The Bug Class - What is Page Cache Writes are in Linux (Beginner to Advanced) PART 01

what is a page cache in first place?

In Linux almost everything is a file. When Linux reads a file from a disk(hard disk) it doesn't keep going back to disk every time to read a file, that would be painfully slow, instead it loads the file contents to RAM(random access memory) and keep it there a place called called Page Cache. The older ancestor name was Buffer cache, Every file you open or every library your program loads is sitting in the this place known as page cache in the RAM.

There are three main activities related to the page cache.

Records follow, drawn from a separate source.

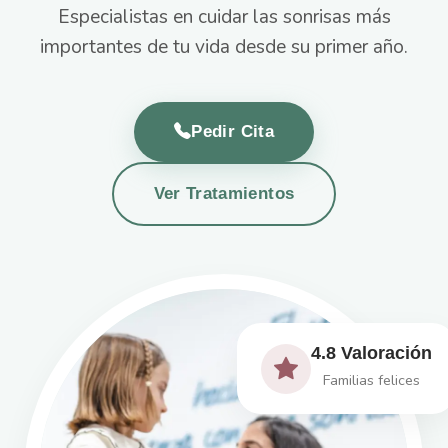
Especialistas en cuidar las sonrisas más
importantes de tu vida desde su primer año.
Pedir Cita
Ver Tratamientos
4.8 Valoración
Familias felices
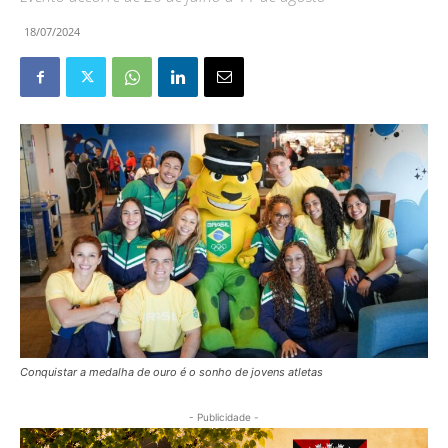
18/07/2024
Conquistar a medalha de ouro é o sonho de jovens atletas
- Publicidade -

adding a page when accessing a file portion not already in the cache.
removing a page when the cache gets too big.
finding the page including a given file offset.

I know sounds scary some words, but stick with me, because once you understand this its very fascinating.

Don't get confused of this above image, i'll explain everything , for this article you have to know what is a Byte or a KB and decimal, binary, hexadecimal these things simply. now let me explain,

File on Disk

As you can see there is a section called "File on Disk". as the name suggests its a file that is on the hard disk. and what is this random hexadecimal characters(0x00000000, …) that are below that, This is called a file offset a position of a byte, Lets say this text file size is 11 bytes. each byte represents a position within the file. if this file contains word "HelloWorld"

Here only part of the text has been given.